Solfeo con amor a las cinco





En un instituto de maestros viejos de rancias costumbres, corrió como un brisa fresca, al abrirse los ventanales en una tarde calurosa, la noticia de que el próximo curso se incorporaría un profesor joven para las clases de música.

Durante las vacaciones de verano, las amigas fantasearon e hicieron apuestas de cómo sería, mejor alto, y con ojos azules, que tenga una bonita sonrisa, si es músico su voz será preciosa... En septiembre, descubrieron, con gran decepción, que ni era tan joven ni mucho menos le podían catalogar de guapo. Resultón, dirían sus madres, o atractivo, las ilusiones se marchitaron como margaritas arrancadas sin poner en agua. Aún así, pronto fue cautivando a todas las alumnas, su paciencia para dar clases era infinita, sus palabras siempre amables y su perfecta sonrisa le bastaron para convertirse en el sueño de las adolescentes y en la pesadilla de los estudiantes masculinos.

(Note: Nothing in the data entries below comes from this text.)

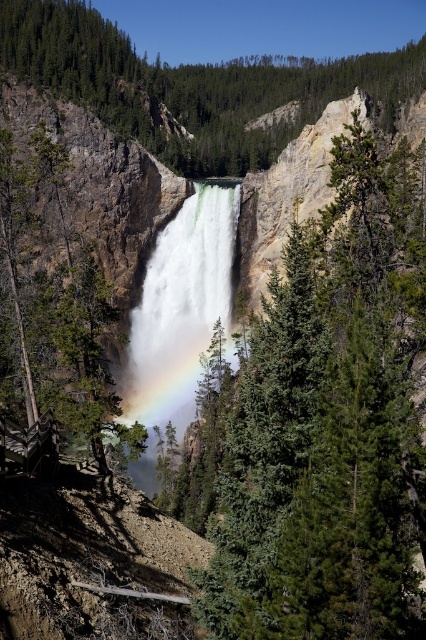 You are standing at the base of the waterfall and notice a point marked at coordinates (328,424). According to the scene description, what object is located at that point?

The point at coordinates (328,424) corresponds to the green matte tree at center.

You are standing at the center of the waterfall scene. Looking towards the green matte tree at left, can you estimate its position relative to your current viewpoint?

The green matte tree at left is located at coordinates approximately 0.483 along the horizontal axis and 0.113 along the vertical axis from the center of the scene. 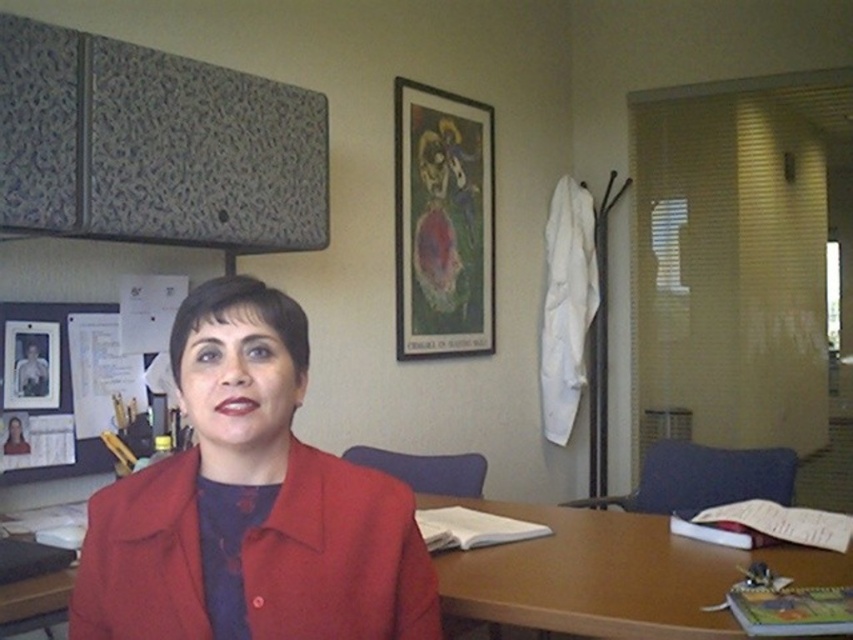 Based on the photo, is matte red jacket at center further to camera compared to metallic photo frame at upper left?

No, matte red jacket at center is in front of metallic photo frame at upper left.

Is point (190, 346) farther from viewer compared to point (54, 387)?

That is False.

Identify the location of matte red jacket at center. (250, 506).

Does matte red jacket at center appear on the left side of brown wooden table at center?

Yes, matte red jacket at center is to the left of brown wooden table at center.

Looking at this image, who is shorter, matte red jacket at center or brown wooden table at center?

brown wooden table at center is shorter.

This screenshot has height=640, width=853. What are the coordinates of `matte red jacket at center` in the screenshot? It's located at (250, 506).

Find the location of a particular element. The height and width of the screenshot is (640, 853). matte red jacket at center is located at coordinates (250, 506).

Does matte black picture frame at upper center appear under metallic photo frame at upper left?

Actually, matte black picture frame at upper center is above metallic photo frame at upper left.

Is matte black picture frame at upper center to the right of metallic photo frame at upper left from the viewer's perspective?

Yes, matte black picture frame at upper center is to the right of metallic photo frame at upper left.

Between point (430, 138) and point (9, 371), which one is positioned in front?

Point (9, 371) is in front.

At what (x,y) coordinates should I click in order to perform the action: click on matte black picture frame at upper center. Please return your answer as a coordinate pair (x, y). This screenshot has width=853, height=640. Looking at the image, I should click on (442, 221). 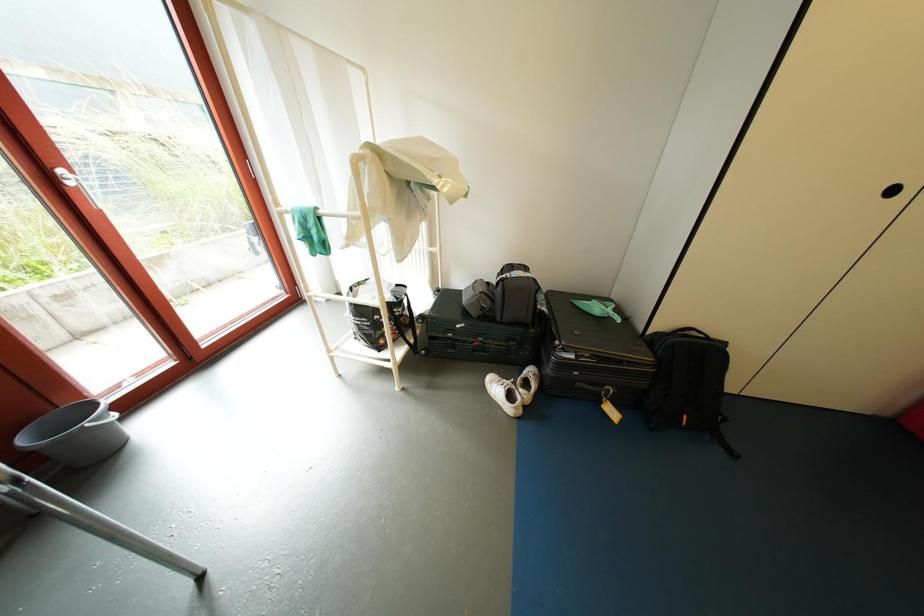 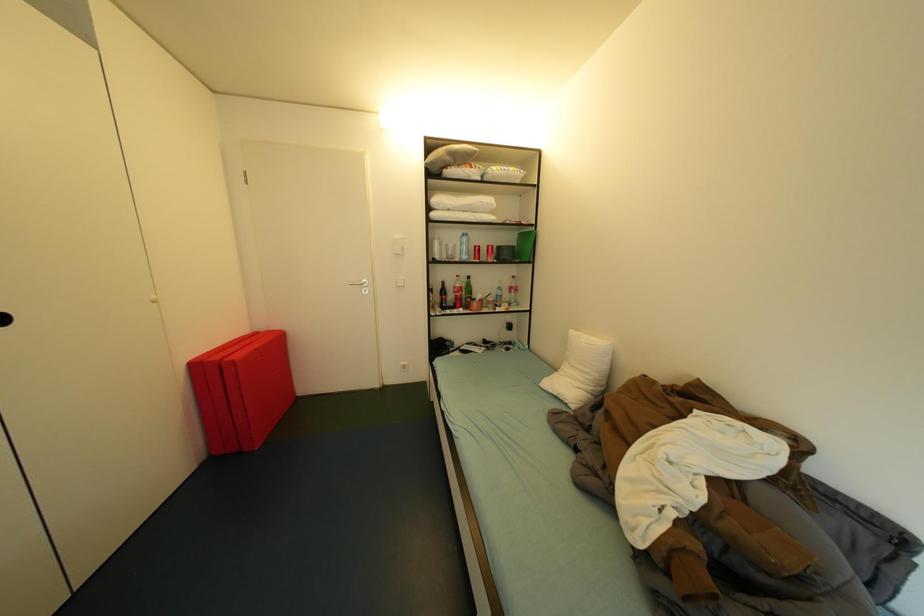 First-person continuous shooting, in which direction is the camera rotating?

The rotation direction of the camera is right-down. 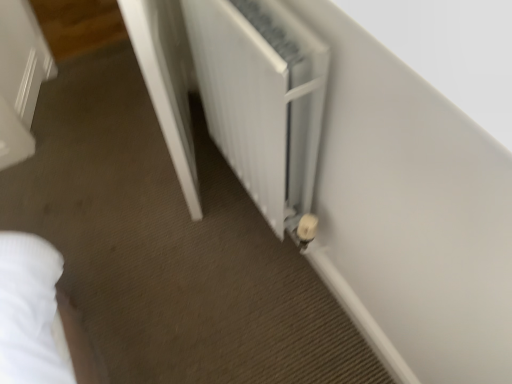 Question: Is white glossy door at center aimed at white matte radiator at center?

Choices:
 (A) yes
 (B) no

Answer: (B)

Question: Does white glossy door at center have a smaller size compared to white matte radiator at center?

Choices:
 (A) yes
 (B) no

Answer: (B)

Question: Can you confirm if white glossy door at center is positioned to the left of white matte radiator at center?

Choices:
 (A) no
 (B) yes

Answer: (B)

Question: Does white glossy door at center have a greater height compared to white matte radiator at center?

Choices:
 (A) no
 (B) yes

Answer: (B)

Question: Considering the relative sizes of white glossy door at center and white matte radiator at center in the image provided, is white glossy door at center bigger than white matte radiator at center?

Choices:
 (A) no
 (B) yes

Answer: (B)

Question: Can you confirm if white glossy door at center is wider than white matte radiator at center?

Choices:
 (A) yes
 (B) no

Answer: (B)

Question: Is white matte radiator at center far from white glossy door at center?

Choices:
 (A) no
 (B) yes

Answer: (A)

Question: Does white matte radiator at center have a smaller size compared to white glossy door at center?

Choices:
 (A) yes
 (B) no

Answer: (A)

Question: Does white matte radiator at center appear on the right side of white glossy door at center?

Choices:
 (A) no
 (B) yes

Answer: (B)

Question: Does white matte radiator at center have a greater width compared to white glossy door at center?

Choices:
 (A) no
 (B) yes

Answer: (B)

Question: Is white matte radiator at center next to white glossy door at center?

Choices:
 (A) yes
 (B) no

Answer: (B)

Question: Is white matte radiator at center facing away from white glossy door at center?

Choices:
 (A) yes
 (B) no

Answer: (B)

Question: Considering the positions of white matte radiator at center and white glossy door at center in the image, is white matte radiator at center wider or thinner than white glossy door at center?

Choices:
 (A) thin
 (B) wide

Answer: (B)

Las chicas llenaron páginas con su nombre junto a un corazón bien remarcado atravesado por una flecha. Si a alguna le cogía la mano para dirigirla al solfear, se convertía en la heroína de la semana, y si lo que le tocaba era la cara, para relajarle la mandíbula y ayudarla a colocar la boca en la posición correcta para el solfeo entonado, el interrogatorio al que la sometían era terrible.

¿Qué has sentido cuando te ha tocado?

¿Olía bien teniéndole tan cerca?

Pronto comenzaron los rumores por el patio y los pasillos, muchos aseguraban que era gay, que le habían visto cenando en compañía de otros hombres, a veces rozándoles la mano, y otras, con todo el descaro, acariciando el rostro de su acompañante sin ningún pudor. Tanta credibilidad se le dio a la invención sobre la vida íntima del profesor de solfeo que el propio director se vio obligado a ir de clase en clase poniendo orden y advirtiendo de que serían duramente castigados quienes inventasen historias sobre cualquier persona del centro, alumno o profesor, y más si era con el único objetivo de dañar su imagen.

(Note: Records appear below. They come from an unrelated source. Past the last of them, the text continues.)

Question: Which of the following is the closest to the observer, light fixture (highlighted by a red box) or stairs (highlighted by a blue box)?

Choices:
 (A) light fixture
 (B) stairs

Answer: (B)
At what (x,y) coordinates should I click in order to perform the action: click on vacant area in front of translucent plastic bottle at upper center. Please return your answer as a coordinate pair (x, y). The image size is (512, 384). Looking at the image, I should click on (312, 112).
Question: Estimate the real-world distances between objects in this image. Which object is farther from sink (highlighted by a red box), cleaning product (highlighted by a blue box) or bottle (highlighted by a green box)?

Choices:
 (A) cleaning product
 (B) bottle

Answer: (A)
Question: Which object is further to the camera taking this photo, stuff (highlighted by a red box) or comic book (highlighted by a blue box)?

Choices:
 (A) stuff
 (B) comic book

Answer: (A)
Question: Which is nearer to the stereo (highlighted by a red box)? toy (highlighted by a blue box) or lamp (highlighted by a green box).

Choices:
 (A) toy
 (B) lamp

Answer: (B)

Tomás siempre reaccionaba como no se esperaba, y al finalizar el curso les sorprendió con un emotivo discurso en el que puso gran énfasis en lo que le había gustado ese colegio y que su deseo era permanecer en él hasta su jubilación. Pidió a toda la clase que formasen dos filas, y despidió a cada una de las alumnas con dos paternales besos, y a los chicos con un gran apretón de manos y un sonoro ¡gracias, hasta el próximo curso!

Pero al año siguiente no estuvo para continuar con sus clases de música, se dio de baja por problemas familiares, y los alumnos, tan infantiles de miras, se envalentonaron diciendo que no había podido soportar que descubriesen su secreto.

Años después, en un trasbordo del metro en Cuatro Caminos, le descubrió en un pasillo charlando con una señora muy mayor. Su corazón se aceleró de alegría, no quiso perderle entre la multitud y se acercó todo lo que pudo para saludarle en cuanto se despejase el lugar, para contarle que ella también había decidido ser profesora de música gracias a él. Permaneció a su espalda, y desde ahí ni habló ni se movió. Cuando reinó el silencio le dolió mucho la escena que presenció, como una cotilla, sin que él fuese consciente de que alguien les observaba, se recostó en la pared y no quiso perderse la charla.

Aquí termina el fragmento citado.